At the end of the 1500s, Michelangelo Merisi, known as Caravaggio, began his brief yet dazzling career as a star of the art world. In his early paintings, fruit featured prominently, often including bunches of grapes (Boy with a Basket of Fruit, 1593–1594; Bacchus, 1596–1597). It is highly unlikely that grapes from the žametovka variety ever graced his table, but technically, they could have: the vine, still thriving today in Maribor (Slovenia), had already been planted a few years earlier. It is regarded as the longest-living vine in Europe and possibly the oldest in the world.

Intrigued by this story, we set out on a journey along the Balkan spine—a wine route filled with insights and curiosities that go beyond the realm of wine. As our guide, we chose the Ziveli team, whose project, fittingly, takes its name from the Serbian-Croatian version of our "cheers!". "We want to personally learn the story of a vineyard, a winery, a bottle told by the voice of those who bend their backs to till the soil, stretch out their hands to harvest the fruits, and know the difference between a vat and a cask.

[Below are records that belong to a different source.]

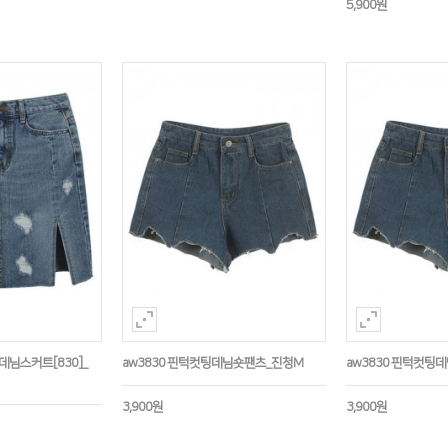
5,900원
데님스커트[830]_
aw3830 핀턱컷팅데님숏팬츠_진청M
aw3830 핀턱컷팅
3,900원
3,900원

We enjoy visiting their vineyards, exploring their cellars, and sharing a meal with their families." So, before leaving, Claudio Di Pasqua and Stefano Cereghetti explain the philosophy behind a passion that has also become their profession. "The great charm of wine lies in a very simple fact," they specify. "If you're at the table with five friends and each one brings a different bottle, you can travel thousands of miles while staying comfortably at home. It's lovely to imagine places you've never been, which, with each sip, begin to feel more familiar."
Balkan wines also tell tales of social redemption: "Those patches of land reflect difficult lives, from which people have risen, and they inspire the belief that there is still a world where people look each other in the eye, enjoy each other's company at the table, and share a glass of wine. The industry is there, of course, but it doesn't belong to us."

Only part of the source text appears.